The Administrative Office of the Courts and circuit court clerks cannot provide legal advice or assistance regarding felony expungements.
Most Class D felony convictions (with limited exceptions)are eligible for expungement. KRS 431.073 outlines the process for a person to file an application to have his or her conviction vacated and expunged. If the court grants the application, the original judgment will be vacated and the charges dismissed. Records in the custody of any other agency or official, including law enforcement records, will be expunged.
Timeline to File for Felony Expungement
An application cannot be filed sooner than five years after the completion of the person’s sentence or five years after the successful completion of the person’s probation or parole, whichever occurs later.
Process to Obtain a Felony Expungement
1. Request an expungement certification from the Administrative Office of the Courts. Once the expungement certification is returned:
2. Complete the AOC legal form Application to Vacate and Expunge Felony Conviction and file the form with the Office of the Circuit Court Clerk in the county where the conviction occurred. Attorneys may also eFile felony expungement motions.
- Attach the expungement certification to the motion and pay the filing fee.
- On the application, list any agencies that may have records pertaining to the arrest, charges or conviction.
3. If the prosecutor objects to the expungement within 60 days, the court will schedule a hearing and the circuit court clerk will send notice of the hearing.
4. If the prosecutor does not object, the court may issue an order without a hearing.
5. If the judge grants the application, upon full payment of the filing fee, the court will order expungement of the records. The court and all agencies will expunge their records so that information does not appear on official state-performed background checks.
The total fee for a felony expungement is $300. A $50 non-refundable filing fee is due at the time the application is filed. If the application is granted, the defendant must pay an expungement fee of $250, which can be made in installment payments. The expungement cannot be completed until the full $250 has been paid.
An expungement certification (a criminal record reportto indicate what records are eligible to be expunged) is required to be filed along with the motion. The cost for an expungement certification is $40.
Effect of the Expungement
Upon entry of an order vacating and dismissing charges, the original conviction shall be vacated and dismissed. Upon full payment of the expungement fee, the record shall be expunged.
Upon completion of the expungement, the court and other agencies shall cause records to be deleted or removed from their computer systems so that the matter shall not appear on official state-performed background checks. The court and other agencies shall reply to any inquiry that no record exists on the matter. The person whose record is expunged shall not have to disclose the fact of the record or any matter relating thereto on an application for employment, credit or other type of application. If the person is not prohibited from voting for any other reason, the person’s ability to vote shall be restored and the person may register to vote.

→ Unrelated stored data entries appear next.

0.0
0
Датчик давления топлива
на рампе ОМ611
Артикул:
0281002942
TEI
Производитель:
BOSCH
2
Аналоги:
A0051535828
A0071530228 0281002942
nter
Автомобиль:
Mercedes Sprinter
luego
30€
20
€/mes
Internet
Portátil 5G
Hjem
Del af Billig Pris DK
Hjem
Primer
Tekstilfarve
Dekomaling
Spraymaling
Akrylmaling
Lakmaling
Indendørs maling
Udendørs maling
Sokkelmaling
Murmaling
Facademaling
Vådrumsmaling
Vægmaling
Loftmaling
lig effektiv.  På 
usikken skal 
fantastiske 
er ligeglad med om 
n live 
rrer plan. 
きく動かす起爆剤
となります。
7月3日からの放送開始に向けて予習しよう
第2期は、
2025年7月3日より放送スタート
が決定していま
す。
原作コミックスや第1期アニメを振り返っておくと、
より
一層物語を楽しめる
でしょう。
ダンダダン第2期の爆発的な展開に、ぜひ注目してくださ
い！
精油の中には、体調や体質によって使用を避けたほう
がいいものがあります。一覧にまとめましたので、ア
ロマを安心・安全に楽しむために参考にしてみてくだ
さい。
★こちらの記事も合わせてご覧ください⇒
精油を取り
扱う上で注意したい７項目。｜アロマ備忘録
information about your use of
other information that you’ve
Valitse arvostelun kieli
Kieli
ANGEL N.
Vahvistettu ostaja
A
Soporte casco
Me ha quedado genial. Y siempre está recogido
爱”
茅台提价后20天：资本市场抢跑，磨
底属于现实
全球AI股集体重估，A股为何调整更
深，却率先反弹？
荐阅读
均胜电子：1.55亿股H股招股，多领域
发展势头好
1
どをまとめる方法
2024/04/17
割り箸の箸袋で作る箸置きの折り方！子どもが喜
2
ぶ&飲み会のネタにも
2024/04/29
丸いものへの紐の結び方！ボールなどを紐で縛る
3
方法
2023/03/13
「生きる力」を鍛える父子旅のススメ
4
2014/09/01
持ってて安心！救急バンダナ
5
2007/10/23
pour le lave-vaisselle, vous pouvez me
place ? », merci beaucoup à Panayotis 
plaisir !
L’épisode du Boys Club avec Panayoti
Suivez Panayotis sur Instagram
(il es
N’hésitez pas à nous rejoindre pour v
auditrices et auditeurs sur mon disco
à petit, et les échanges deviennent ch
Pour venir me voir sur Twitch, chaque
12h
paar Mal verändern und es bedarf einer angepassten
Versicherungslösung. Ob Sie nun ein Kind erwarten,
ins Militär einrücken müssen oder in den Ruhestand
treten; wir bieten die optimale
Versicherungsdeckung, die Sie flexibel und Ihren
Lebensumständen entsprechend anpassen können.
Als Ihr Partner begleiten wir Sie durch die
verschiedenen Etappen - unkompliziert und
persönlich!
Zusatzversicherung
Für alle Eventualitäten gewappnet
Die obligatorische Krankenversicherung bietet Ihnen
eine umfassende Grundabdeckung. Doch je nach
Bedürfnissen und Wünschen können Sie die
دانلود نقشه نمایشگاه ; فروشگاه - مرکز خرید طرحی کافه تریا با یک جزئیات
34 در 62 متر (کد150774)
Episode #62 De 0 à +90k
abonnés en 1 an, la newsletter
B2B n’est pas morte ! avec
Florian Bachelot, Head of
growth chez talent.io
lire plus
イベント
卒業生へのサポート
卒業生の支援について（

An order vacating a conviction under this section shall not extend or revive an expired statute of limitations, shall not constitute a finding of legal error regarding the proceedings leading to or resulting in the conviction, shall not nullify any findings of fact or conclusions of law made by the trial court or any appellate court regarding the conviction and shall not constitute a finding of innocence regarding the conviction. KRS 431.073.
Information regarding the expungement order shall be retained by the Administrative Office of the Courts and will be accessible for the purpose of preparing an expungement eligibility certificate. The prosecutor is permitted to retain a nonpublic record for law enforcement purposes only.
Defendants Charged With a Felony But Not Indicted
KRS 431.076 permits the expungement of felony charges originally filed in District Court that have not resulted in an indictment by the grand jury. The expungement petition, AOC-497.2, may be filed no sooner than 12 months following the date of the District Court decision to hold the matter to the grand jury. There is no filing fee for a petition to expunge felony charges not resulting in indictment.
Defendants Who Have Been Pardoned
A person who has been granted a full pardon may file to have a felony conviction vacated and expunged. The conviction does not have to be one of the offenses listed on the right.